I think that all these years, people has been repeating the mantra that quicksort is hard, that they start to believe in it, and never realize how easy it is to do quick sort! Yes, that's right. Quicksort is easy. Of course, it's hard the first time you see it, but I don't think that it should still be hard after a few times you try it. In fact, I find it too easy!

You don't believe me? Try it yourself! The whole function takes only four lines. Five if you include variable declarations. As far as I know, I'm the only who posted quicksort in 4 lines solution. Just type in "quicksort in four lines" and you'll get this page. I decided to put this simple concept to a little test, to see just how many people can actually do it. It's rather disheartening to realize that the odds of success is 1 in 1000. That's one in one thousand! Can you believe it?
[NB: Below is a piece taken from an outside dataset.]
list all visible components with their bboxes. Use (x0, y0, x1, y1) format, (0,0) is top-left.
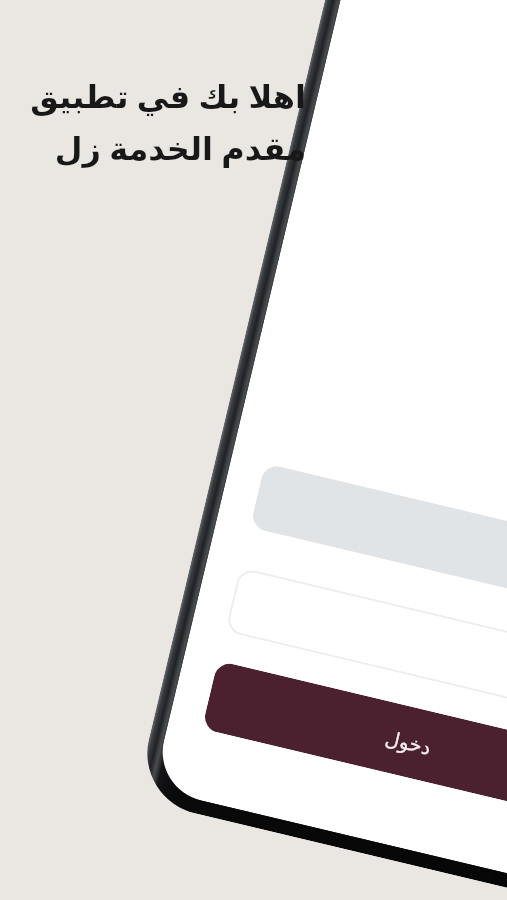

Anyway, here's the challenge. Just make the function work by filling in the missing piece and you're there. Here's a couple of hints: The array a[] is global and var p is the pivot point. Another hint: Just use var i as the loop variable. 

/* QuickSort demonstration       */
/* Written by Harry M. Hardjono  */
/* Jan 1 2002                    */
/* Assume array of integers a[] */
void quicksort(int lo, int hi) {
  int i,p;

  if (lo>=hi) return;

  /* Fill in the missing line here... */

  quicksort(lo, p-1);
  quicksort(p+1, hi);
}
That's it! All you have to do is fill in that one line. Let's see what happens, shall we? 

Henry Wong
  for ((a[i=lo+1]<a[p=lo])?(a[i]^=a[p]^=a[i]^=a[p]):0 ;
        i<hi;
        (a[++i]<a[p])? (a[p++]^=a[p+1]^=a[p]^= a[p+1]^=a[i]^=a[p+1]^=a[i]):0
      );
This is an interesting algorithm. Since you need to keep track the pivot point, the algorithm goes loop-conditional-swap-swap. But you have to make sure that the first item got swapped, so there's the first conditional and swap. Interesting how Henry got everything into ternary operators. It's not exactly simple, but it works. 

Michael Kaltner
  for(i=hi,p=lo;p<i;)
    if(a[p]>a[p+1]) a[p++]=(a[p]+a[p+1])-(a[p+1]=a[p]);
    else            a[i--]=(a[i]+a[p+1])-(a[p+1]=a[i]);
Here is a very nice algorithm by Michael Kaltner. If you notice, he has a different swap technique. The swap works by storing the value (a+b) and substracting b (which is a) from it and assign it to a. Confusing? Shouldn't be. The partition technique works by comparing every values after the pivot, and swapping it to before the pivot point, all while maintaining the pivot value. I have to say that this one has originality written all over it. I don't like the comma there, but the algorithm works very well with it. I suppose you can work the loop by incrementing var i, but this way looks better. I'm happy to see it here. 

Paul Bartrum
  for (i=p=lo; i<=hi; i++) if(a[i]<a[p]) swap(p, i), swap(i, ++p);

  and

  #define swap(x, y) (a[x]^=a[y]^=a[x]^=a[y])
  for (i=p=lo; i<=hi; i++)
     if(a[i]<a[p] && swap(p, i)*0==0 && ++p!=i)
       swap(p, i);
Paul is somewhat inexperienced. However, as I drop little hints here and there, he blossomed tremendously. This is a very simple implementation of the quicksort. It bears the structure loop-conditional-swap-swap. His inexperience shows in that in his final solution, he still hasn't yet put the swap checking in the proper place, thereby exhibiting some unnecessary inefficiency and complexity. However, his earlier solution is clear enough that I think it is worthwhile to showcase it here, even though you'll need a different swap than what is defined there.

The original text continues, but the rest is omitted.